Un article publié récemment dans le magazine Economic présente les résultats d’une étude approfondie sur les pandémies, les crises et les guerres passées, et les changements qu’elles ont apportés :
- Les économies se rétablissent généralement assez rapidement après une crise. Malgré cela, les années 1920 n’ont pas été aussi folles qu’on le raconte après la pandémie de grippe espagnole. En fait, elles ont été assez ordinaires selon de nombreux paramètres.
- Les taux d’épargne grimpent d’habitude en période de crise, comme c’est le cas actuellement.
- Et les gens ne s’empressent pas de vider leur bas de laine une fois la crise terminée. Par exemple, au cours des quatre années qui ont suivi la Seconde Guerre mondiale, les consommateurs américains n’ont dépensé qu’environ 20 % des économies excédentaires qu’ils avaient accumulées durant le conflit.
- Rien ne permet de croire que les gens nagent dans l’euphorie pendant très longtemps à la suite d’une crise ; d’ailleurs, la consommation de bière a diminué après la Seconde Guerre mondiale, et non le contraire.
- Certaines pandémies augmentent l’appétit pour le risque. Ainsi, la peste a provoqué une hausse du nombre de personnes parties s’installer au Nouveau Monde. Aussi, le nombre de nouvelles entreprises a explosé en 1919 après la grippe espagnole. On observe le même phénomène aujourd’hui. Nous nous attendons à ce que la productivité croisse rondement à l’avenir.
- Les pandémies accélèrent généralement l’automatisation, ce qui contribue également à l’augmentation de la productivité. C’est dans les années 1920, par exemple, que le réseau téléphonique a été automatisé. Les entreprises qui ne pouvaient permettre à leurs employés de travailler à proximité les uns des autres pendant la pandémie actuelle ou qui n’arrivent pas à embaucher une main-d’œuvre suffisante cette année se tournent elles aussi vers l’automatisation.
- Les périodes qui suivent une pandémie peuvent en revanche donner lieu à un élan « protravailleur ». La dette publique et l’inflation ne sont alors plus la priorité, il faut avant tout aider les gens.
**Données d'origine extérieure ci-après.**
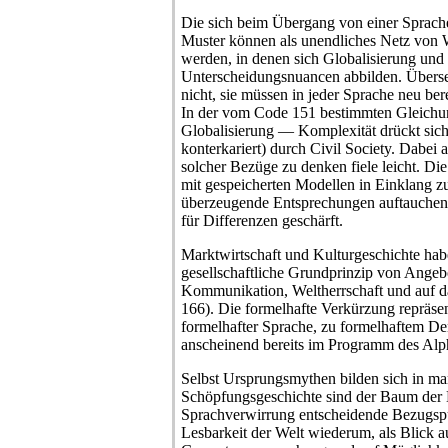
Die sich beim Übergang von einer Sprach
Muster können als unendliches Netz von 
werden, in denen sich Globalisierung und 
Unterscheidungsnuancen abbilden. Überse
nicht, sie müssen in jeder Sprache neu be
In der vom Code 151 bestimmten Gleich
Globalisierung — Komplexität drückt sich 
konterkariert) durch Civil Society. Dabei 
solcher Bezüge zu denken fiele leicht. Di
mit gespeicherten Modellen in Einklang zu 
überzeugende Entsprechungen auftauchen.
für Differenzen geschärft.
Marktwirtschaft und Kulturgeschichte hab
gesellschaftliche Grundprinzip von Angeb
Kommunikation, Weltherrschaft und auf d
166). Die formelhafte Verkürzung repräse
formelhafter Sprache, zu formelhaftem De
anscheinend bereits im Programm des Alph
Selbst Ursprungsmythen bilden sich in ma
Schöpfungsgeschichte sind der Baum der 
Sprachverwirrung entscheidende Bezugspu
Lesbarkeit der Welt wiederum, als Blick a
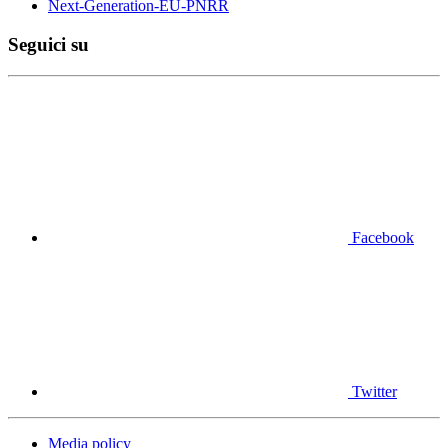
Next-Generation-EU-PNRR
Seguici su
Facebook
Twitter
Media policy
Cette tendance pourrait perdurer en partie.
- Selon un récent rapport du FMI, les pandémies sont souvent suivies par une période de tensions politiques, ainsi que par des troubles sociaux, qui atteignent un point culminant deux ans plus tard.
Ces tendances ne se concrétiseront pas toutes au cours des prochaines années. La plupart de celles qui se matérialiseront seront passagères (même si quelques-unes persistent plusieurs années). Par contre, certaines d’entre elles pourraient avoir une incidence considérable.